If massive deficit spending is "austerity", what is a stimulus?

Michael Turton said...

What the economy actually needs, far too little was spent, and deficits are being spent on the military and on corporate subsidies. Needed services for ordinary people are being slashed.

That's austerity. Transferring wealth to the rich while moaning about how much we're spending.

Readin said...

According to Wikipedia,"In economics, austerity describes policies used by governments to reduce budget deficits during adverse economic conditions." Deficit spending then is by definition NOT austerity regardless of what it is being spent on.

According to Merriam-Webter "austerity" is "a situation in which there is not much money and it is spent only on things that are necessary" In your explanation you say that deficits are being spent on corporate subsidies (which unlike the military are not necessary) so again, what is going on in America and Europe isn't "austerity".
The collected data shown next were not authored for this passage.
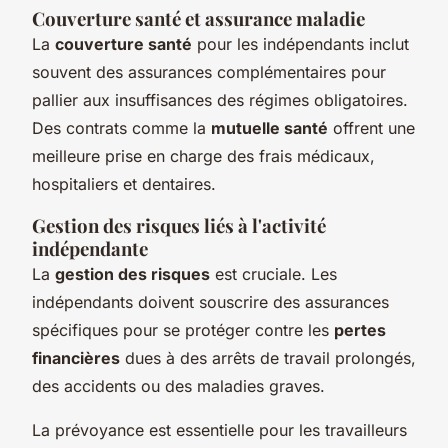
Couverture santé et assurance maladie
La
couverture santé
pour les indépendants inclut
souvent des assurances complémentaires pour
pallier aux insuffisances des régimes obligatoires.
Des contrats comme la
mutuelle santé
offrent une
meilleure prise en charge des frais médicaux,
hospitaliers et dentaires.
Gestion des risques liés à l'activité
indépendante
La
gestion des risques
est cruciale. Les
indépendants doivent souscrire des assurances
spécifiques pour se protéger contre les
pertes
financières
dues à des arrêts de travail prolongés,
des accidents ou des maladies graves.
La prévoyance est essentielle pour les travailleurs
I hate to be snarky, but in fact you are a university English teacher and should be capable of doing much better in choosing your words.

As for what is going on, in modern English I believe the word for high spending on transfers of money from people who earn it to people who don't combined with government intervention in the markets to choose favorites and victors is called "liberalism" and has been the dominant form of government in America since the great depression (and perhaps before that) as it is widely practiced by both Republicans and Democrats.

Conservatives seeking small government have been largely locked out of politics for a long long time in both Europe and America.